The problem of enforced disappearances and kidnappings is widespread across the country, with tens of thousands of victims having disappeared over the years in addition to the 43.
“The government, after they disappeared the 43, they tried to say it was an isolated case, and we screamed ‘no!’ It isn’t an isolated case, it is systematic. It happens many times a day in different parts of the country,” said Mario Vergara the group Los Otros Desaparecidos de Iguala. “What we are finding is reality, the truth about what is happening in our country, so many people are being disappeared.”
The parents of the missing 43 Ayotzinapa students, along with social organizations, have marched from Mexico City’s Angel of Independence to the capital’s center, demanding the safe and immediate return of the students.
“We do not forget, we do not forgive, we demand punishment for the guilty,” said Felipe de la Cruz, spokesperson for the Ayotzinapa Mothers and Fathers Committee.
“Three years of anxiety, fear, rage, psychological torture but with dignity, we remain firm and convinced that we are going to find them.”
At 4 p.m. the parents led a march from the Angel of Independence monument to the so-called “antimonument” at Paseo de la Reforma and Avenida Bucareli, Center Hill.
Although they were scheduled to march to the city’s Zocalo due to the earthquake that struck the country’s capital, they agreed to carry out deliver aid to the heavily-impacted Xochimilco borough.
They called for a mass in homage to the families affected by the earthquake of Sept. 19, after which they will begin a silent walk while wearing a black bow.
Yesterday, the parents of the normalistas arrived in Mexico City in two buses packed with aid for earthquake victims.
A series of seminars were also held over the weekend to discuss the effects the tragedy has had on relatives of the disappeared, their teachers and Mexico’s social justice movement in general.
The families of the 43 disappeared students have denounced the official police report due to a number of discrepancies and have called for renewed efforts into the investigation of the case, chanting the motto, “They were taken alive; we want them alive.”
The government claims rogue police officers apprehended the 43 students on the night of Sept. 26, 2014 and early hours of Sept. 27, 2014, handing them over to a gang known as Guerreros Unidos.
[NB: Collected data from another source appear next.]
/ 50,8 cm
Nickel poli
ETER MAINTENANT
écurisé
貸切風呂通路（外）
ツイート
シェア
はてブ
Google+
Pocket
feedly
According to the report, the students were then killed and cremated in a garbage dump, incinerating every trace.
However, experts have contested this version, stating that it would be impossible to completely cremate so many people in a landfill. As of Monday, the Attorney General’s Office has continued to deny information about the investigation.
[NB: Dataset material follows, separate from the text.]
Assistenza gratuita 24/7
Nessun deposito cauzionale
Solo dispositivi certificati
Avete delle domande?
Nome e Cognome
“The lack of progress in a case that the Mexican government has called ‘the most exhaustive investigation in the history of Mexico,’ along with mounting evidence that public officials obstructed justice and impeded the investigation, has come to symbolize the widespread impunity found within Mexico’s troubled criminal justice system and the government’s lack of political will to credibly investigate and sanction human rights violations,” Maureen Meyer of the Washington Office on Latin America said in a press release.
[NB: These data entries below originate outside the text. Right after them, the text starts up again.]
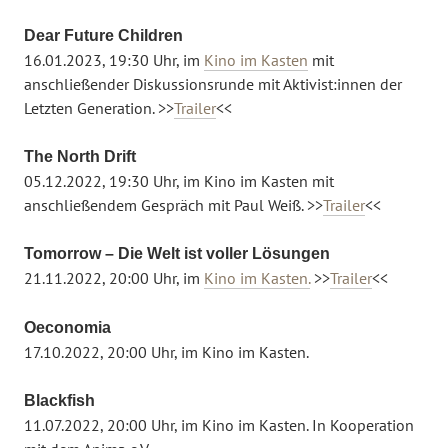
Dear Future Children
16.01.2023, 19:30 Uhr, im
Kino im Kasten
mit
anschließender Diskussionsrunde mit Aktivist:innen der
Letzten Generation. >>
Trailer
<<
The North Drift
05.12.2022, 19:30 Uhr, im Kino im Kasten mit
anschließendem Gespräch mit Paul Weiß. >>
Trailer
<<
Tomorrow – Die Welt ist voller Lösungen
21.11.2022, 20:00 Uhr, im
Kino im Kasten.
>>
Trailer
<<
Oeconomia
17.10.2022, 20:00 Uhr, im Kino im Kasten.
Blackfish
11.07.2022, 20:00 Uhr, im Kino im Kasten. In Kooperation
Families responded by bringing their fight to the official’s front door, traveling to Mexico City and plastering images of the missing students on homes surrounding the Attorney General’s Office.
Since 2014, over 800 searches have been organized, scrounging the land’s numerous rivers, caves and garbage dumps for some trace of the students.
Investigators state there are three viable avenues left to investigate: military involvement by the federal and municipal police, cell phone tracers and an investigation into a drug trafficking route between Iguala (the site of the disappearance) and Chicago.